De un lado, no son pocos los llamados de gobernadores y alcaldes para que el Ministerio de Defensa reformule la política de seguridad y convivencia ciudadana, ya que la violencia multifactorial avanza implacablemente en muchas regiones. Homicidios, masacres, desplazamiento forzado, reclutamiento de menores, escaladas terroristas, ‘paros armados’, auge de narcocultivos y minería criminal, ola de extorsión y crecimiento de grupos armados ilegales, entre otros, son el día a día. Hay una evidente pérdida de presencia y vigencia institucional en los territorios y aunque se dan constantes campanazos a la Casa de Nariño, las alertas de los mandatarios seccionales y locales no son atendidas con urgencia ni prioridad. Prueba de ello, es que los reclamos para corregir a fondo la accidentada política de “paz total”, sobre todo la suspensión de los porosos ceses el fuego con grupos subversivos, son ignorados totalmente.
Tampoco es bueno el panorama económico. La desaceleración productiva produce una caída en el recaudo de impuestos territoriales y otros ingresos fiscales. Muchos recursos del actual presupuesto de regalías permanecen sin ejecutar y los proyectados para los próximos dos años disminuyeron. Se suma que, en medio del hueco en las finanzas del Gobierno Nacional Central, se están aplicando drásticos recortes a los subsidios y otros programas asistenciales, incluso con cierto sesgo político e ideológico.

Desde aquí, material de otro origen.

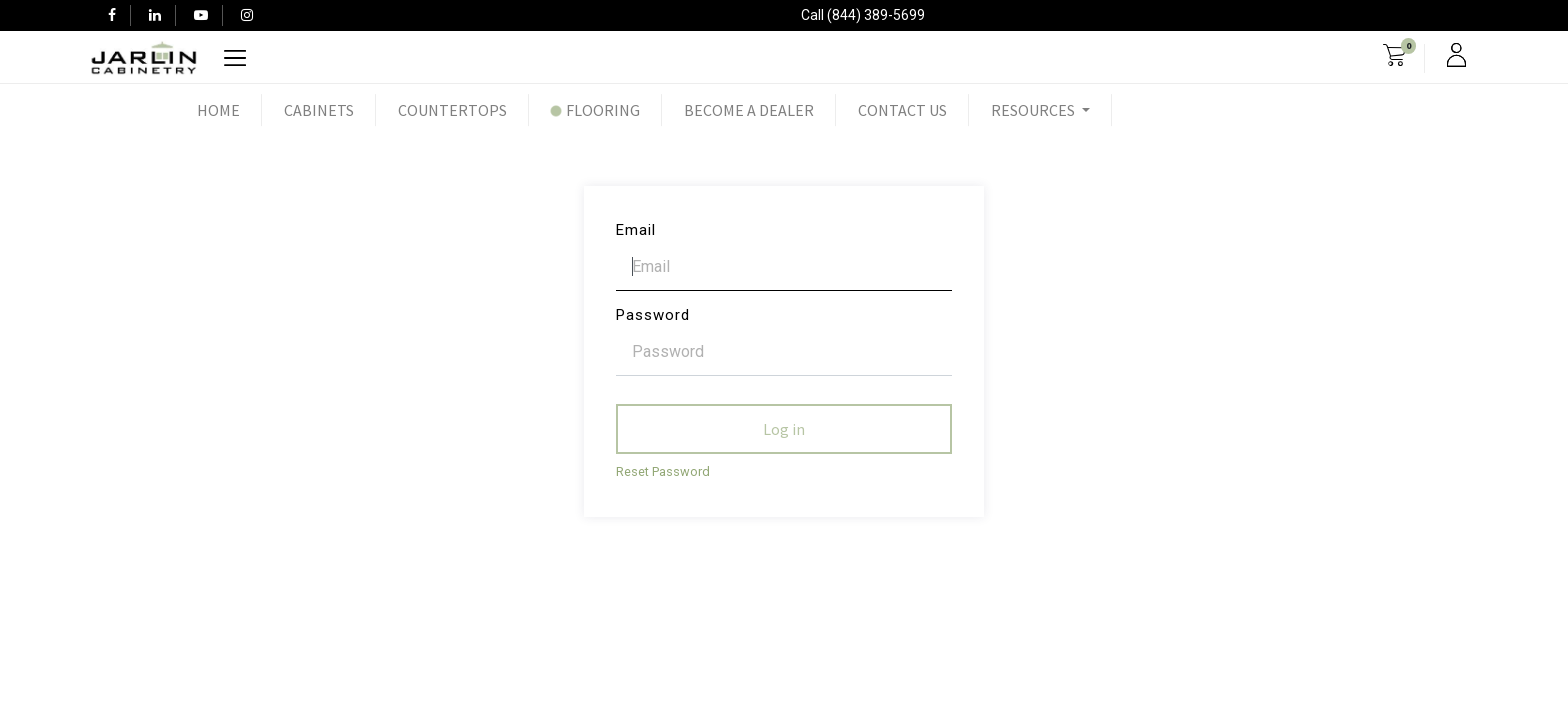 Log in (784, 429)
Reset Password (663, 471)
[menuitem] (218, 110)
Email (636, 230)
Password (653, 315)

De otro lado, es innegable que el Ejecutivo ha intentado atropellar la autonomía de las regiones por distintas vías. Por ejemplo, quiso ‘meterles mano’ a los dineros de las vigencias presupuestales futuras en busca de condicionar –o imponer caprichosamente– obras y proyectos de alto impacto. La primera línea del metro de Bogotá, el túnel del Toyo en Antioquia o la polémica por el peaje Papiros, en Atlántico, algunos ejemplos. La última controversia es la insólita contradicción en el alto gobierno respecto a la reforma al Sistema General de Participaciones (SGP), una de las exigencias más sentidas de gobernadores y alcaldes para aumentar su situado fiscal. Incluso, hay un proyecto de referendo en esa dirección.
Pero no son los únicos asuntos que preocupan a los territorios. Hay otros tanto o más alarmantes: crisis de las empresas de energía en la costa Caribe; demoras persistentes en el PAE; sobrecupo carcelario; parálisis de proyectos minero-energéticos por la política gubernamental restrictiva o el cuello de botella del licenciamiento ambiental; problemática financiera y operativa de las instituciones de salud regional… Todo esto unido a actitudes presidenciales y ministeriales recurrentes para desconocer o pasar por encima de los mandatarios zonales.
Pese a ello, en una evidencia del reconocimiento a la gestión y la conciencia ciudadana en torno a que la solución de muchos problemas depende más del Ejecutivo nacional, hay titulares departamentales y de capitales bien calificados, según recientes encuestas. Tal es el caso de los gobernadores de Bolívar, Antioquia, Santander, Atlántico y Valle, así como los alcaldes de Barranquilla, Cartagena, Bucaramanga, Medellín, Cali y Bogotá, entre otros.
Como se ve, un año después de que el mapa político regional se reconfigurara, es evidente que los mandatos departamentales y de las principales capitales enfrentan múltiples retos y problemáticas, incluso sin apoyo de la esfera nacional. Lo más importante es que dan una dosis de estabilidad institucional a un país en donde el Gobierno Nacional produce a diario bandazos y tremores. Si no fuera por ese muro de contención, la Nación posiblemente estaría hoy mucho más descuadernada.